Jimmy The Salesman is talking to a potential customer. They like the product, but it’s missing a key feature that they need in order to sign up. Jimmy goes back to the engineering team and asks how long it would take to implement the requested feature. They give him a 10 week estimate, which Jimmy’s potential customer accepts as reasonable, then they sign a contract for $5m, contingent on the timely delivery of the feature they require.
Lead time for change just became much more important to the business!
This metric helps hold the engineering teams accountable to the estimates they provide when developing a feature. The more consistent the lead time for change is, the higher the accuracy of effort estimates.
Change Failure Rate
Next up is the Change Failure Rate metric.
We all know downtime is bad, but why is a failed change bad?
You just roll things back, right? And if you have advanced deployment methodologies like blue/green deployments and the entire thing is automated with no downtime, it’s not that big of a deal, right?
If you haven’t grasped anything in this article, I want you to understand this: software companies make money by shipping new features.
These new features acquire new customers, upsell existing customers, or retain existing customers. When the business fails to ship new features, they are missing new revenue opportunities and risking existing revenue streams!
Change failures happen for all kinds of reasons, but all of those reasons create additional cost for the business. Triage must take place. Developers have to debug and develop bug fixes. New tests have to be written. All of these things must be coordinated by humans, which draw a salary.
This is why change failure rate is such an important business metric.
Not only does it decrease potential revenue, it also increases cost. Double whammy.
Mean Time to Recover
The last metric is Mean Time To Recover (MTTR).
As it clearly states, this metric measures how long it takes the business to
- identify a problem
- diagnose the problem
- restore service
DevOps engineers are tasked with building highly resilient systems that infrequently fail.
But what happens when they inevitably do fail?

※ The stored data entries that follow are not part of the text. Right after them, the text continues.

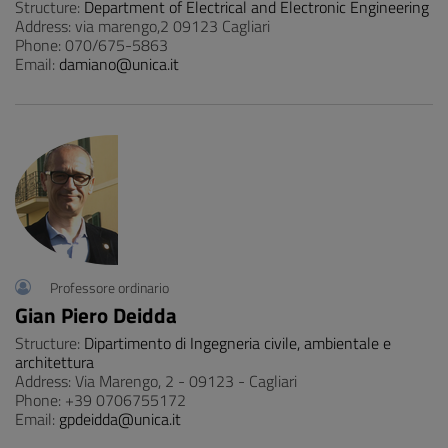
Structure:
Department of Electrical and Electronic Engineering
Address: via marengo,2 09123 Cagliari
Phone: 070/675-5863
Email:
damiano@unica.it
Professore ordinario
Gian Piero Deidda
Structure:
Dipartimento di Ingegneria civile, ambientale e
architettura
Address: Via Marengo, 2 - 09123 - Cagliari
Phone: +39 0706755172
Email:
gpdeidda@unica.it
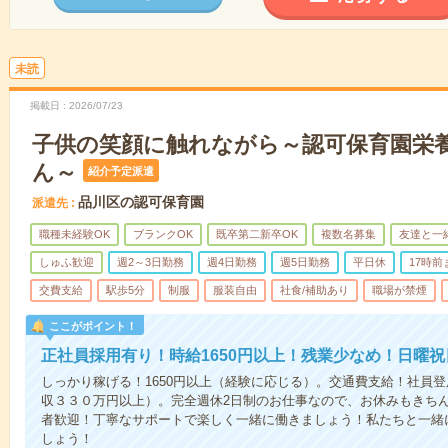
未読
掲載日
2026/07/23
子供の笑顔に触れながら～認可保育園栄
ん～
紹介予定派遣
品川区の認可保育園
派遣先
職種未経験OK
ブランクOK
既卒第二新卒OK
複数名募集
友達と一
しゅふ歓迎
週2～3日勤務
週4日勤務
週5日勤務
平日休
17時
交費支給
駅歩5分
制服
服装自由
社食/補助あり
職場が禁煙
ここがポイント！
正社員採用有り！時給1650円以上！残業少なめ！日曜
しっかり稼げる！1650円以上（経験に応じる）。交通費支給！社員
収３３０万円以上）。完全週休2日制のお仕事なので、お休みもきち
者歓迎！丁寧なサポートで楽しく一緒に働きましょう！私たちと一緒
しょう！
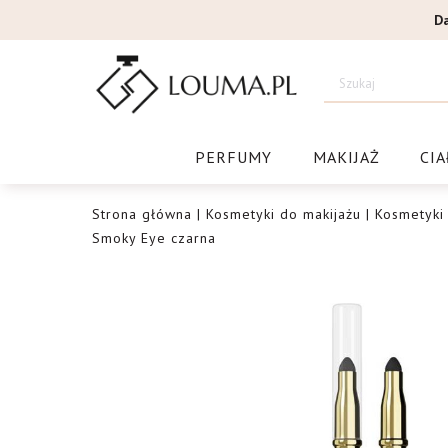
Przejdź
D
do
treści
Drogeri
PERFUMY
MAKIJAŻ
CIA
Strona główna
|
Kosmetyki do makijażu
|
Kosmetyki
Smoky Eye czarna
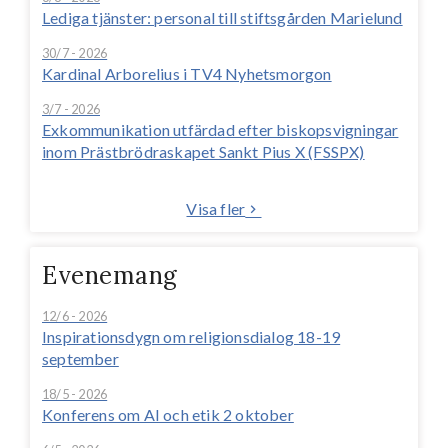
Lediga tjänster: personal till stiftsgården Marielund
30/7 - 2026
Kardinal Arborelius i TV4 Nyhetsmorgon
3/7 - 2026
Exkommunikation utfärdad efter biskopsvigningar
inom Prästbrödraskapet Sankt Pius X (FSSPX)
Visa fler
Evenemang
12/6 - 2026
Inspirationsdygn om religionsdialog 18-19
september
18/5 - 2026
Konferens om AI och etik 2 oktober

The first thing that most engineers learn about in operations is the term Service Level Agreement (SLA). This is a contractual agreement between a business and its customers that defines an explicit amount of time that the business’ service is up and available.
There are many types of SLAs that range from UI response latency to transfer speeds to transactions per second. But there is one thing they all have in common: lost profit.

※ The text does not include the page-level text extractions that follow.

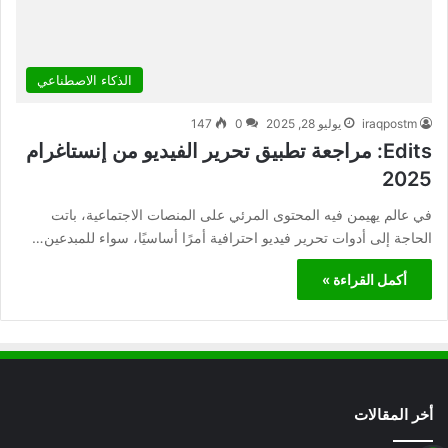
الذكاء الاصطناعي
iraqpostm
يوليو 28, 2025
0
147
Edits: مراجعة تطبيق تحرير الفيديو من إنستاغرام
2025
في عالم يهيمن فيه المحتوى المرئي على المنصات الاجتماعية، باتت
الحاجة إلى أدوات تحرير فيديو احترافية أمرًا أساسيًا، سواء للمبدعين…
أكمل القراءة »
أخر المقالات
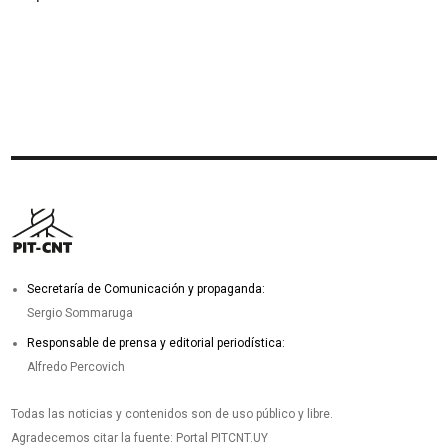
Secretaría de Comunicación y propaganda:
Sergio Sommaruga
Responsable de prensa y editorial periodística:
Alfredo Percovich
Todas las noticias y contenidos son de uso público y libre.
Agradecemos citar la fuente: Portal PITCNT.UY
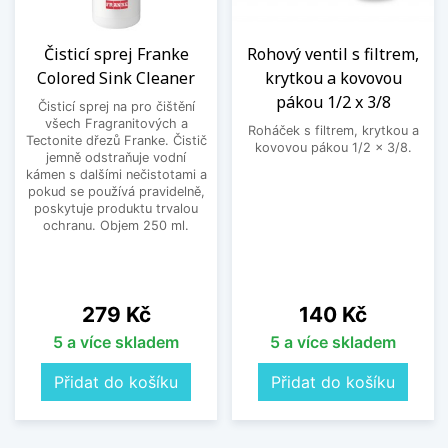
Čisticí sprej Franke
Rohový ventil s filtrem,
Colored Sink Cleaner
krytkou a kovovou
pákou 1/2 x 3/8
Čisticí sprej na pro čištění
všech Fragranitových a
Roháček s filtrem, krytkou a
Tectonite dřezů Franke. Čistič
kovovou pákou 1/2 x 3/8.
jemně odstraňuje vodní
kámen s dalšími nečistotami a
pokud se používá pravidelně,
poskytuje produktu trvalou
ochranu. Objem 250 ml.
Cena
Cena
279 Kč
140 Kč
5 a více skladem
5 a více skladem
Přidat do košíku
Přidat do košíku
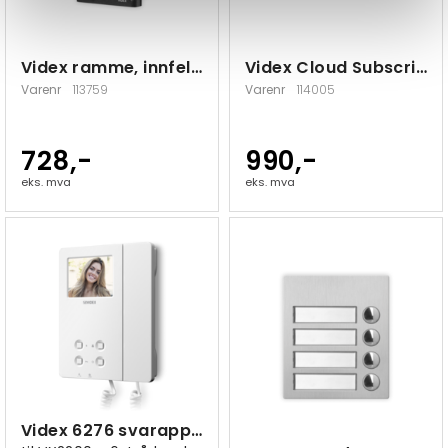
Videx ramme, innfelt, 1 modul
Videx Cloud Subscription Lisens
Varenr
113759
Varenr
114005
728,-
990,-
eks. mva
eks. mva
Videx 6276 svarapparat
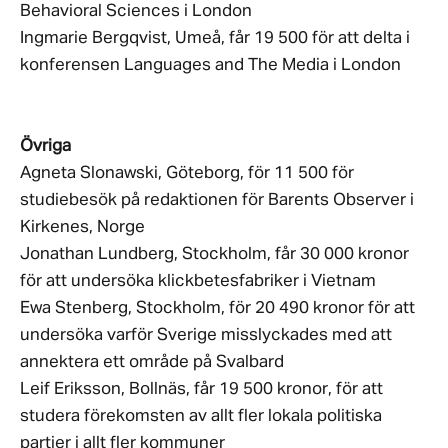
Behavioral Sciences i London
Ingmarie Bergqvist, Umeå, får 19 500 för att delta i
konferensen Languages and The Media i London
Övriga
Agneta Slonawski, Göteborg, för 11 500 för
studiebesök på redaktionen för Barents Observer i
Kirkenes, Norge
Jonathan Lundberg, Stockholm, får 30 000 kronor
för att undersöka klickbetesfabriker i Vietnam
Ewa Stenberg, Stockholm, för 20 490 kronor för att
undersöka varför Sverige misslyckades med att
annektera ett område på Svalbard
Leif Eriksson, Bollnäs, får 19 500 kronor, för att
studera förekomsten av allt fler lokala politiska
partier i allt fler kommuner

Customers receive credit on their accounts when an SLA violation takes place. That credit is a financial liability and can only be recovered by generating new revenue.
Unlike with a failed change that can be recovered later, SLA payouts are total losses.

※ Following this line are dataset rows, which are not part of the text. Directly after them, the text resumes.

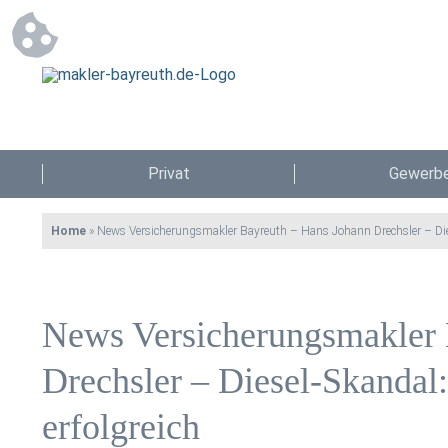
Privat
Gewerb
Home
»
News Versicherungsmakler Bayreuth – Hans Johann Drechsler – Dies
News Versicherungsmakler 
Drechsler – Diesel-Skandal
erfolgreich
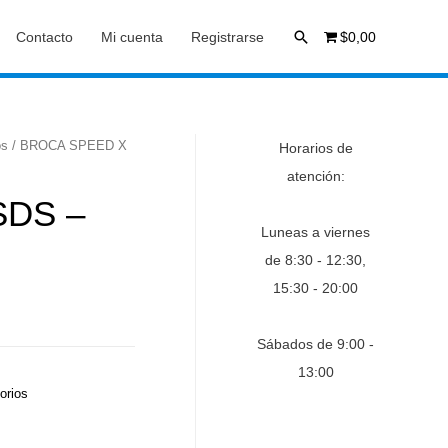
Buscar
Contacto
Mi cuenta
Registrarse
$0,00
os
/ BROCA SPEED X
Horarios de
atención:
SDS –
Luneas a viernes
de 8:30 - 12:30,
15:30 - 20:00
Sábados de 9:00 -
13:00
orios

To make matters worse, punitive damages are not deductible on company taxes like other expenses. Another double whammy!
If you want to get on a CFO’s bad side, be responsible for causing an outage that generates a large SLA payout.
In conclusion, take your engineer hat off every once in a while and remember to wear your business cap. You may find that it comes more naturally than you realize.
Once you feel comfortable thinking in these terms, you should begin speaking like this with your peers and your manager. I have found it to bring more meaning to my job when I know the underlying business fundamentals of the decision making process.
When you can frame questions about what you are doing and why you are doing it in business terminology, you will be surprised to hear the answers you receive.
This kind of mindset is what sets a senior developer and a principal developer apart.